The DOC (or previous DOC) employee that inspires or enthuses me most is… there are too many in DOC to do justice, therefore I’ll go outside the rule here (me, a German, can you believe it?) and say Kevin Hackwell, Advocacy Manager at Forest and Bird and a member of the Kiwi Recovery Group. He combines the skills of a terrier (not letting go) and a falcon (seeing the big picture) with a genuine good nature and an ability to target the issue, not the person. A real bridge-builder and the kind of constructive-critical friend everyone needs.
On a personal note…
Most people don’t know that:
I have just enrolled to run my first (only?) half-marathon during the Auckland marathon in November. I’ll do it as a charity runner for Kiwis for kiwi, raising funds for kiwi recovery while proving to me and the world (well, at least previous school mates who teased me) that those are legs, not sticks! So I will shamelessly use this opportunity to advertise my fundraising page and ask for your donation, your support by forwarding it to your friends (all of them!), and to consider running yourself. There a still a couple of places left. If you are still not motivated let me know and I will give you the emotional story of my journey from desk-bound weakling to Bruce Willis-like hero in just 3 months! Seriously, though, I’ll appreciate any support for a great cause (kiwi, not my legs).
In my spare time:
I go fishing (great supplement to an otherwise vegetarian diet), read until my head hurts, cook, and play saxophone in a big band—best thing ever is when people start dancing! And spending time at a wonderful piece of land in the Coromandel that we became the custodians of some years ago. As close to paradise (with weeds) as I have come yet.
If I could be any New Zealand native species I’d be:
A kauri tree—roots deep in the soil, tall, quiet, ancient.
My secret indulgence is:
Not so secret: movies! Any and all (except horror), high and low-brow, and for all ages. I used to have a specific part in my brain able to store lots of useless detail of most movies I have ever seen, and recall them at will. These days I might still store them, but the recalling bit is getting harder. My daughter (now 21) is stepping up as a real challenger for movie trivia. Ah well, a master is happy when the pupil is exceeding him…
Before working at DOC I:
Trained as a chef (very briefly), worked as a tiler (still love doing that), rolled vegetarian spring rolls in a commercial kitchen in Berlin and spent lots of time at uni (time well spent! Don’t let anyone tell you otherwise!)
Deep and meaningful…
My favourite quote is:
Red sky at night: she’ll be alright.
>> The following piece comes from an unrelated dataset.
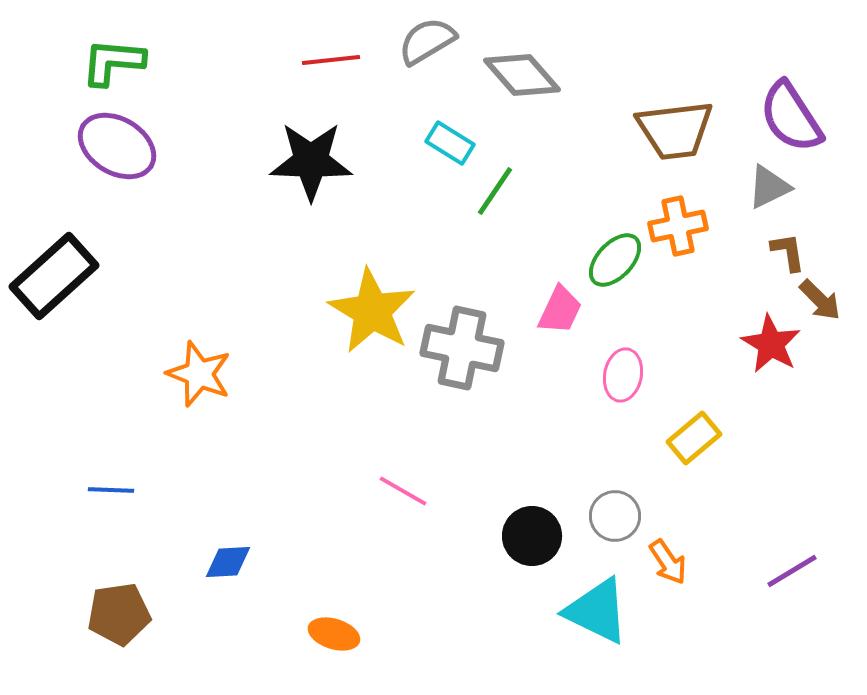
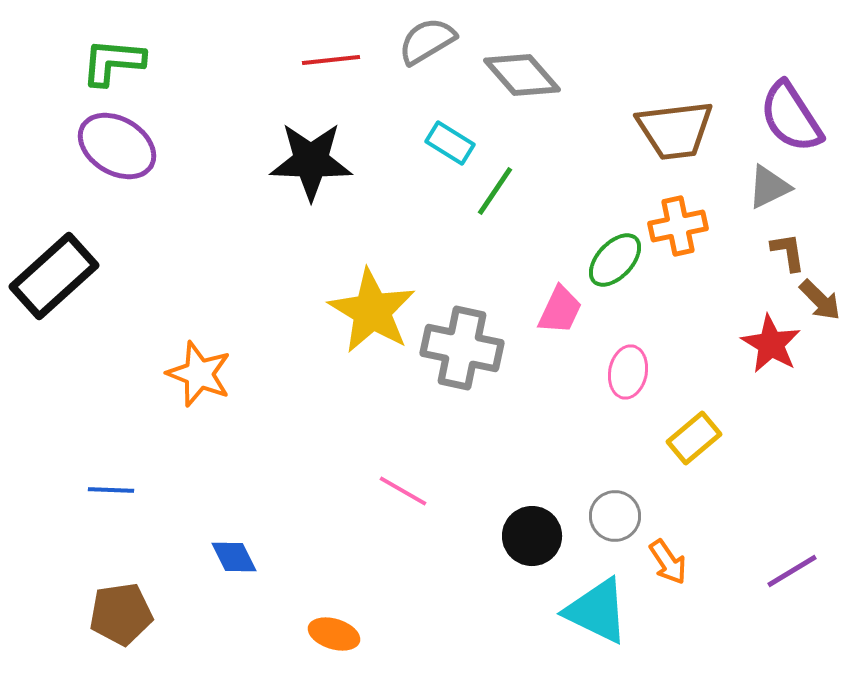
pink ellipse: moved 5 px right, 3 px up
blue diamond: moved 6 px right, 5 px up; rotated 66 degrees clockwise
brown pentagon: moved 2 px right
Red sky in the morning: she’ll be alright (fisherman’s weather check)
The best piece of advice I’ve ever been given is:
During my first travel to New Zealand someone talked about the New Zealand Wildlife Service and suggested I study in biology and then come here. Can’t believe this is what actually happened!
In work and life I am motivated by:
Teachers—the official ones, the unofficial ones and in particular those who have no idea they just taught me!
My conservation advice to New Zealanders is:
Take a holiday in Europe, where the damage to the environment was pretty much done hundreds of years ago. Then come back to New Zealand and look at how much we still have to lose, and still can protect!
Question of the week…
My edible house would be made of:
Fried tofu. A seriously misunderstood food.